Mongo replication lag graph showing incorrect info

General

Escalation

General

Escalation

Description

User Impact: Replication lag for different instances in the mongoDB cluster presented by different values, and this will confuse users.

Actual Behaviour:

Wrong values for max replication lag and avg replication lag. Same replication lag value for all nodes.

Expected Behavior:

Different value per each node

Details:

The reason why we might have this behaviour it’s because mongodb_exporter generates multiple mongodb_mongod_replset_member_replication_lag metrics, one by each node in replica set like in example below.
So we can go by one of these ways:

Create another metric that will show replication lag only for the current instance
Update current metric to return metric only for the current instance
Update current metric to add extra label to differentiate current instance.

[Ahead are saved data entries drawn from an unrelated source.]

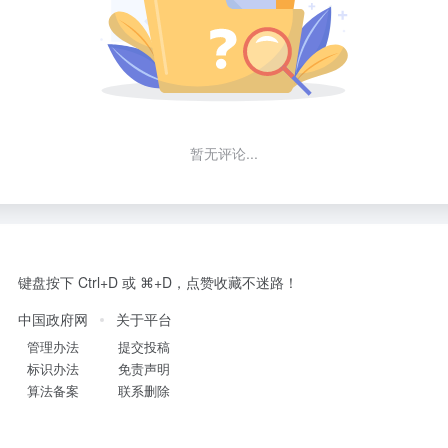
暂无评论...
键盘按下 Ctrl+D 或 ⌘+D，点赞收藏不迷路！
中国政府网
关于平台
管理办法
提交投稿
标识办法
免责声明
算法备案
联系删除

# HELP mongodb_mongod_replset_member_replication_lag The replication lag that this member has with the primary.
# TYPE mongodb_mongod_replset_member_replication_lag gauge
mongodb_mongod_replset_member_replication_lag{name="172.22.0.2:27017",set="rs1",state="ARBITER"} 1.708949012e+09
mongodb_mongod_replset_member_replication_lag{name="172.22.0.3:27017",set="rs1",state="SECONDARY"} 0
mongodb_mongod_replset_member_replication_lag{name="172.22.0.5:27017",set="rs1",state="SECONDARY"} 0

Original report:

Hi PMM team,

We have pmm-agent running but upon checking the graph of Replication lag, it is showing incorrect info. For example, we could see there is a replication lag in some nodes from Mongo shell but in PMM, lag is showing for all nodes. In PMM, lag is showing almost the same for all nodes.

From DB replication lag:

MOJ-Replica:SECONDARY> new Date()
ISODate("2022-01-03T08:31:01.271Z")MOJ-Replica:SECONDARY> rs.printSecondaryReplicationInfo()
source: vm-prod-mongodb-ruh-01.red.sa:27017
 syncedTo: Mon Jan 03 2022 08:31:02 GMT+0000 (UTC)
 1 secs (0 hrs) behind the primary
source: vm-prod-mongodb-ruh-02.red.sa:27017
 syncedTo: Mon Jan 03 2022 08:31:04 GMT+0000 (UTC)
 -1 secs (0 hrs) behind the primary
source: vm-prod-mongodb-ruh-04.red.sa:27017
 syncedTo: Mon Jan 03 2022 08:27:55 GMT+0000 (UTC)
 188 secs (0.05 hrs) behind the primary
source: vm-prod-mongodb-ruh-03.red.sa:27017
 syncedTo: Mon Jan 03 2022 08:31:02 GMT+0000 (UTC)
 1 secs (0 hrs) behind the primary
source: vm-prod-mongodb-jed-02.red.sa:27017
 syncedTo: Mon Jan 03 2022 08:31:03 GMT+0000 (UTC)
 0 secs (0 hrs) behind the primary
source: vm-prod-mongodb-jed-01.red.sa:27017
 syncedTo: Mon Jan 03 2022 08:31:03 GMT+0000 (UTC)
 0 secs (0 hrs) behind the primary
source: vm-prod-mongodb-percona-bkup:27017
 syncedTo: Mon Jan 03 2022 08:31:04 GMT+0000 (UTC)
 -1 secs (0 hrs) behind the primary
MOJ-Replica:SECONDARY> new Date()
ISODate("2022-01-03T08:31:06.837Z")
MOJ-Replica:SECONDARY>

From PMM, lag is for all nodes while it's available for vm-prod-mongodb-ruh-04 node only (for the same time period mention above).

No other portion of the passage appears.